The Artist? AH-HAHAHAHAHAHAHAHAHAHA...
The industry/cultural reasons for this have been chewed over in print and online so extensively that I won't waste your shortened attention span with the details, except to highlight one that doesn't always get its due emphasis: It's the characters, stupid.
Yes, cultural juggernaut The Hunger Games does have over-25 appeal, and despite its absymal direction and meh screenwriting, has finally delivered unto us if not the, at least a 21st Century Heroine We've Been Waiting For. But in its characterization work, as in its storytelling craft, Games is a plastic Sears Roebuck guitar next to Game of Throne's Stradivarius. And need we invoke the obvious two word argument ender, The Wire?
Of course it's a function of time and space. It's exceedingly difficult to approach the level of depth and complexity of character in a feature's two hours that you can achieve in a whole season of hour-long episodes. But there's a basic difference in sensibility at stake. The big screen has become our culture's colisseum, where nuances of personality aren't exactly the main event. The little screen has exuberantly taken on just such nuance, and succeeded in capturing the culture's hearts and minds.
[Note: SPOILAGE ahead.] Mad Men has been careening all over the place this season, which only makes it all the more watchable. Last week's Gothic weirdness had Don Draper's murder victim under his bed (When they cut to daughter Sally under Grandma's couch, my wife said, "God, everyone's under the bed," and I said, "Yeah, including the shark!" but fortunately, said murder was only a dream sequence, so no actual sharks were jumped). Last night was slapstick comedy.

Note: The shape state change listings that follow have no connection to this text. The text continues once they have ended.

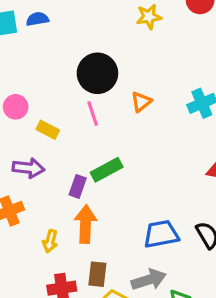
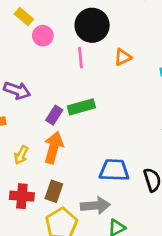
pink circle: (16, 107) -> (43, 36), moved
yellow rectangle: (48, 130) -> (24, 17), moved

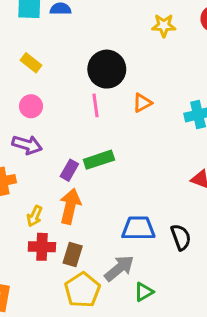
pink circle: (43, 36) -> (31, 106), moved
red cross: (22, 196) -> (42, 247), moved
gray arrow: (95, 206) -> (119, 268), turned -32

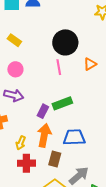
blue trapezoid: (138, 228) -> (74, 137), moved
brown rectangle: (73, 254) -> (55, 159), moved

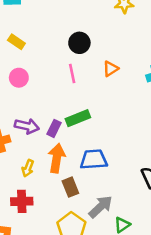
black circle: (65, 42) -> (79, 43), size x0.7
purple arrow: (14, 95) -> (27, 126), moved
brown rectangle: (55, 159) -> (70, 187), turned -35
red cross: (26, 163) -> (22, 201), moved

When Laine rolled up his sleeves and prepared to duke it out with Pete Campbell in the Sterling Cooper Pryce conference room, Roger said, "I know cooler heads should prevail, but am I the only one who wants to see this?" To which most of us fans undoubtedly replied, "Are you f--king kidding me? Get in line!" By the way, good season setup misdirect, Mr. Weiner, since we were fully expecting Pete to come to figurative blows with Roger, not Laine.
Pete Campbell is a supporting character in this ensemble, yet in an episode that deepened the story line of even lesser supporting player Ken Cosgrove, we experienced the equivalent of a John Cheever novella in the depiction of Pete's rise and fall. We don't "like" but we certainly understand Pete by now, in all his many layers; as a quietly tragic shadow Don who will never be Don, he's a more fully realized character than the protagonists of most major studio releases in recent memory.
Kudos to actor Vincent Kartheiser, who's brought all kinds of shading to snivelly Pete over the years, but it's the writing, obviously, that has kept us so thoroughly absorbed in the machinations of such people who - had we met them briefly in real life - we probably wouldn't even want to know.
Putting us in the shoes of the Other has always been a primary pursuit and profound pleasure of good writing. This past Sunday night, whether you were with Mad, Games, the new (and extremely promising) Girls, and/or all of the above, you got to revel in that pleasure. And here's the thing. I had to go to Imdb to double-check the writing credit of that Mad Men episode afterwards, but yes, it was that Frank Pierson - the guy who wrote the big screen movie classic Dog Day Afternoon.
Where else would a writer that good be working today? It's not even really a question.